TASK MATERIAL START

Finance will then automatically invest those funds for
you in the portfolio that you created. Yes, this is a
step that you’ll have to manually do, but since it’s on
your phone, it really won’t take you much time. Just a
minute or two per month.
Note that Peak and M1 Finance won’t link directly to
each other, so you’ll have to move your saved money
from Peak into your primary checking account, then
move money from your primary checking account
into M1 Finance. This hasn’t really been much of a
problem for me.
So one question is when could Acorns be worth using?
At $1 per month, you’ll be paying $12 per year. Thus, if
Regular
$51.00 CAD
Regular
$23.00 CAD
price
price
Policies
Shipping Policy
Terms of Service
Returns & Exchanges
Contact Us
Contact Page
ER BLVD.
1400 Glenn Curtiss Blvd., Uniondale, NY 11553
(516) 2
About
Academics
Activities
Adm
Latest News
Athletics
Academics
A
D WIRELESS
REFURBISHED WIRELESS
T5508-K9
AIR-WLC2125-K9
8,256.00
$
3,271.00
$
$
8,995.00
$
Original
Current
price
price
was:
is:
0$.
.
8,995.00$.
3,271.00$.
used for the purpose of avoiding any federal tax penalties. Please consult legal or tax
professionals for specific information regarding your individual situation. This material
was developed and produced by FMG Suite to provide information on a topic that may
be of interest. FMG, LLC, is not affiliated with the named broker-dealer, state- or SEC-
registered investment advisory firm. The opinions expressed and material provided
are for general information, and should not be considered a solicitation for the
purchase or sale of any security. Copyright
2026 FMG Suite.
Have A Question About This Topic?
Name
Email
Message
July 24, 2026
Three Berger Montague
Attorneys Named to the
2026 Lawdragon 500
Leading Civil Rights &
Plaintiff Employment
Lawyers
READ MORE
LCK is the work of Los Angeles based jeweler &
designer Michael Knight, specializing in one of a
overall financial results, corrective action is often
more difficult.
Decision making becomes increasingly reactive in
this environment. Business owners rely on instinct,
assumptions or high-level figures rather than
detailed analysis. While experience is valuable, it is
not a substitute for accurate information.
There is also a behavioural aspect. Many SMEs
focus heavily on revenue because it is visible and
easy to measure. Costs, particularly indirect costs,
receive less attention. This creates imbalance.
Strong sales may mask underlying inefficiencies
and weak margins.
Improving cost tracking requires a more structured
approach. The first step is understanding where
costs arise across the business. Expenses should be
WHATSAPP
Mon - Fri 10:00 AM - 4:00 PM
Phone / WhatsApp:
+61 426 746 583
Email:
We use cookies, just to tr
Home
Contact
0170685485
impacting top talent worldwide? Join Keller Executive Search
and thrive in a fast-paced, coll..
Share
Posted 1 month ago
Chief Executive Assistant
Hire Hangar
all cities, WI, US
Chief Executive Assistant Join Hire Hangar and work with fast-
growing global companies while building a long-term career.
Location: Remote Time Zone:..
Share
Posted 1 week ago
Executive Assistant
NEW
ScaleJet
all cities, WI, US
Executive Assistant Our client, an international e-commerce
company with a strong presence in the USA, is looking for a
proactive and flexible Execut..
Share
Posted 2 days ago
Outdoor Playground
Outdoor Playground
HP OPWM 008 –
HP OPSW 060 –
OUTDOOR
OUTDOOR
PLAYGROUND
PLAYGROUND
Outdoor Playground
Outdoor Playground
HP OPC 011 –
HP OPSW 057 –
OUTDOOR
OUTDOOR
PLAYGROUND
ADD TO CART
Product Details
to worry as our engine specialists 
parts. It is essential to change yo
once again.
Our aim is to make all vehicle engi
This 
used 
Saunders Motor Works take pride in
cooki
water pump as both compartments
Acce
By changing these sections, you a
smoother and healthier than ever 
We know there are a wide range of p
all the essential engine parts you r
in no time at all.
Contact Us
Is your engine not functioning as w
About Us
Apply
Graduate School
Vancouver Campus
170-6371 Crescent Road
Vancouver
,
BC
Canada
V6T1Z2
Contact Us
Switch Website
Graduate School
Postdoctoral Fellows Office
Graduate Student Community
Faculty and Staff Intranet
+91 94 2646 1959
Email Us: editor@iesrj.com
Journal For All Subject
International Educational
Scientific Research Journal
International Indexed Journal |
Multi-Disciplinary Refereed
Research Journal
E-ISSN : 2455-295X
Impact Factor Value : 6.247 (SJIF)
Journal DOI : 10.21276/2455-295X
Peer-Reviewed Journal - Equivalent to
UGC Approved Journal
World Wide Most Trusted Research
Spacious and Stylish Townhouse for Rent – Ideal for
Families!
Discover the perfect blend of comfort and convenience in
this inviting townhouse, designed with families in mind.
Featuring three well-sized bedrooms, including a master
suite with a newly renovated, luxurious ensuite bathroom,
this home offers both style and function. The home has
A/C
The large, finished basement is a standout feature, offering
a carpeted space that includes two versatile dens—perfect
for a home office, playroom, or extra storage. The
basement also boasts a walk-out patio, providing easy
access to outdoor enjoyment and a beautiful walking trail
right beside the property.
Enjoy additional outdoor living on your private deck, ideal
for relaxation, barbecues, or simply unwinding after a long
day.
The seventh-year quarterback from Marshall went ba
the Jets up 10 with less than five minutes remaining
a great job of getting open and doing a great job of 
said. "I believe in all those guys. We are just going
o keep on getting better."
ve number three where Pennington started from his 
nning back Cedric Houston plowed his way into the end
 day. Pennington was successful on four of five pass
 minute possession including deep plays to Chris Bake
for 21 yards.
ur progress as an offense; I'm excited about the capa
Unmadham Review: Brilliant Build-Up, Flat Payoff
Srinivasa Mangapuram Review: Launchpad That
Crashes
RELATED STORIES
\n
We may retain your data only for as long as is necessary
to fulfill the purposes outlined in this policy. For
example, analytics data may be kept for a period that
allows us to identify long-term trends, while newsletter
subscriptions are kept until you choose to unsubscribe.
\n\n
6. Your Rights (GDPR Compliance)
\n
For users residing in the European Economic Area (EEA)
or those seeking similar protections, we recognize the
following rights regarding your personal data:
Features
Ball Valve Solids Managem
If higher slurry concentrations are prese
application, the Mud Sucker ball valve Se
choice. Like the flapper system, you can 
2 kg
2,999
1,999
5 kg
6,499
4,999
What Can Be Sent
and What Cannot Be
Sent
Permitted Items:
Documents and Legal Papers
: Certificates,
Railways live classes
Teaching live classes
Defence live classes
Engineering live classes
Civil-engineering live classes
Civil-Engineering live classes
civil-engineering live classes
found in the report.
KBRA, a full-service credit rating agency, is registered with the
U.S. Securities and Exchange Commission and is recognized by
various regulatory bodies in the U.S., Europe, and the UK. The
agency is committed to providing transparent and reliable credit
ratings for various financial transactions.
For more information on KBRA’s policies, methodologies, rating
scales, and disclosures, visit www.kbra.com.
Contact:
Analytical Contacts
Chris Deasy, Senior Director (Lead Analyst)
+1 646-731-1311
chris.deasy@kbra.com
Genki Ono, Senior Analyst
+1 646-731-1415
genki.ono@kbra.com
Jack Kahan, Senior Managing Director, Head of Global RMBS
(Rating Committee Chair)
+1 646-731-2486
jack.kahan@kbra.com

TASK MATERIAL END

WHAT TO DO: A complete, exact repeat of the records is the required answer.

EXPECTED ANSWER:
Finance will then automatically invest those funds for
you in the portfolio that you created. Yes, this is a
step that you’ll have to manually do, but since it’s on
your phone, it really won’t take you much time. Just a
minute or two per month.
Note that Peak and M1 Finance won’t link directly to
each other, so you’ll have to move your saved money
from Peak into your primary checking account, then
move money from your primary checking account
into M1 Finance. This hasn’t really been much of a
problem for me.
So one question is when could Acorns be worth using?
At $1 per month, you’ll be paying $12 per year. Thus, if
Regular
$51.00 CAD
Regular
$23.00 CAD
price
price
Policies
Shipping Policy
Terms of Service
Returns & Exchanges
Contact Us
Contact Page
ER BLVD.
1400 Glenn Curtiss Blvd., Uniondale, NY 11553
(516) 2
About
Academics
Activities
Adm
Latest News
Athletics
Academics
A
D WIRELESS
REFURBISHED WIRELESS
T5508-K9
AIR-WLC2125-K9
8,256.00
$
3,271.00
$
$
8,995.00
$
Original
Current
price
price
was:
is:
0$.
.
8,995.00$.
3,271.00$.
used for the purpose of avoiding any federal tax penalties. Please consult legal or tax
professionals for specific information regarding your individual situation. This material
was developed and produced by FMG Suite to provide information on a topic that may
be of interest. FMG, LLC, is not affiliated with the named broker-dealer, state- or SEC-
registered investment advisory firm. The opinions expressed and material provided
are for general information, and should not be considered a solicitation for the
purchase or sale of any security. Copyright
2026 FMG Suite.
Have A Question About This Topic?
Name
Email
Message
July 24, 2026
Three Berger Montague
Attorneys Named to the
2026 Lawdragon 500
Leading Civil Rights &
Plaintiff Employment
Lawyers
READ MORE
LCK is the work of Los Angeles based jeweler &
designer Michael Knight, specializing in one of a
overall financial results, corrective action is often
more difficult.
Decision making becomes increasingly reactive in
this environment. Business owners rely on instinct,
assumptions or high-level figures rather than
detailed analysis. While experience is valuable, it is
not a substitute for accurate information.
There is also a behavioural aspect. Many SMEs
focus heavily on revenue because it is visible and
easy to measure. Costs, particularly indirect costs,
receive less attention. This creates imbalance.
Strong sales may mask underlying inefficiencies
and weak margins.
Improving cost tracking requires a more structured
approach. The first step is understanding where
costs arise across the business. Expenses should be
WHATSAPP
Mon - Fri 10:00 AM - 4:00 PM
Phone / WhatsApp:
+61 426 746 583
Email:
We use cookies, just to tr
Home
Contact
0170685485
impacting top talent worldwide? Join Keller Executive Search
and thrive in a fast-paced, coll..
Share
Posted 1 month ago
Chief Executive Assistant
Hire Hangar
all cities, WI, US
Chief Executive Assistant Join Hire Hangar and work with fast-
growing global companies while building a long-term career.
Location: Remote Time Zone:..
Share
Posted 1 week ago
Executive Assistant
NEW
ScaleJet
all cities, WI, US
Executive Assistant Our client, an international e-commerce
company with a strong presence in the USA, is looking for a
proactive and flexible Execut..
Share
Posted 2 days ago
Outdoor Playground
Outdoor Playground
HP OPWM 008 –
HP OPSW 060 –
OUTDOOR
OUTDOOR
PLAYGROUND
PLAYGROUND
Outdoor Playground
Outdoor Playground
HP OPC 011 –
HP OPSW 057 –
OUTDOOR
OUTDOOR
PLAYGROUND
ADD TO CART
Product Details
to worry as our engine specialists 
parts. It is essential to change yo
once again.
Our aim is to make all vehicle engi
This 
used 
Saunders Motor Works take pride in
cooki
water pump as both compartments
Acce
By changing these sections, you a
smoother and healthier than ever 
We know there are a wide range of p
all the essential engine parts you r
in no time at all.
Contact Us
Is your engine not functioning as w
About Us
Apply
Graduate School
Vancouver Campus
170-6371 Crescent Road
Vancouver
,
BC
Canada
V6T1Z2
Contact Us
Switch Website
Graduate School
Postdoctoral Fellows Office
Graduate Student Community
Faculty and Staff Intranet
+91 94 2646 1959
Email Us: editor@iesrj.com
Journal For All Subject
International Educational
Scientific Research Journal
International Indexed Journal |
Multi-Disciplinary Refereed
Research Journal
E-ISSN : 2455-295X
Impact Factor Value : 6.247 (SJIF)
Journal DOI : 10.21276/2455-295X
Peer-Reviewed Journal - Equivalent to
UGC Approved Journal
World Wide Most Trusted Research
Spacious and Stylish Townhouse for Rent – Ideal for
Families!
Discover the perfect blend of comfort and convenience in
this inviting townhouse, designed with families in mind.
Featuring three well-sized bedrooms, including a master
suite with a newly renovated, luxurious ensuite bathroom,
this home offers both style and function. The home has
A/C
The large, finished basement is a standout feature, offering
a carpeted space that includes two versatile dens—perfect
for a home office, playroom, or extra storage. The
basement also boasts a walk-out patio, providing easy
access to outdoor enjoyment and a beautiful walking trail
right beside the property.
Enjoy additional outdoor living on your private deck, ideal
for relaxation, barbecues, or simply unwinding after a long
day.
The seventh-year quarterback from Marshall went ba
the Jets up 10 with less than five minutes remaining
a great job of getting open and doing a great job of 
said. "I believe in all those guys. We are just going
o keep on getting better."
ve number three where Pennington started from his 
nning back Cedric Houston plowed his way into the end
 day. Pennington was successful on four of five pass
 minute possession including deep plays to Chris Bake
for 21 yards.
ur progress as an offense; I'm excited about the capa
Unmadham Review: Brilliant Build-Up, Flat Payoff
Srinivasa Mangapuram Review: Launchpad That
Crashes
RELATED STORIES
\n
We may retain your data only for as long as is necessary
to fulfill the purposes outlined in this policy. For
example, analytics data may be kept for a period that
allows us to identify long-term trends, while newsletter
subscriptions are kept until you choose to unsubscribe.
\n\n
6. Your Rights (GDPR Compliance)
\n
For users residing in the European Economic Area (EEA)
or those seeking similar protections, we recognize the
following rights regarding your personal data:
Features
Ball Valve Solids Managem
If higher slurry concentrations are prese
application, the Mud Sucker ball valve Se
choice. Like the flapper system, you can 
2 kg
2,999
1,999
5 kg
6,499
4,999
What Can Be Sent
and What Cannot Be
Sent
Permitted Items:
Documents and Legal Papers
: Certificates,
Railways live classes
Teaching live classes
Defence live classes
Engineering live classes
Civil-engineering live classes
Civil-Engineering live classes
civil-engineering live classes
found in the report.
KBRA, a full-service credit rating agency, is registered with the
U.S. Securities and Exchange Commission and is recognized by
various regulatory bodies in the U.S., Europe, and the UK. The
agency is committed to providing transparent and reliable credit
ratings for various financial transactions.
For more information on KBRA’s policies, methodologies, rating
scales, and disclosures, visit www.kbra.com.
Contact:
Analytical Contacts
Chris Deasy, Senior Director (Lead Analyst)
+1 646-731-1311
chris.deasy@kbra.com
Genki Ono, Senior Analyst
+1 646-731-1415
genki.ono@kbra.com
Jack Kahan, Senior Managing Director, Head of Global RMBS
(Rating Committee Chair)
+1 646-731-2486
jack.kahan@kbra.com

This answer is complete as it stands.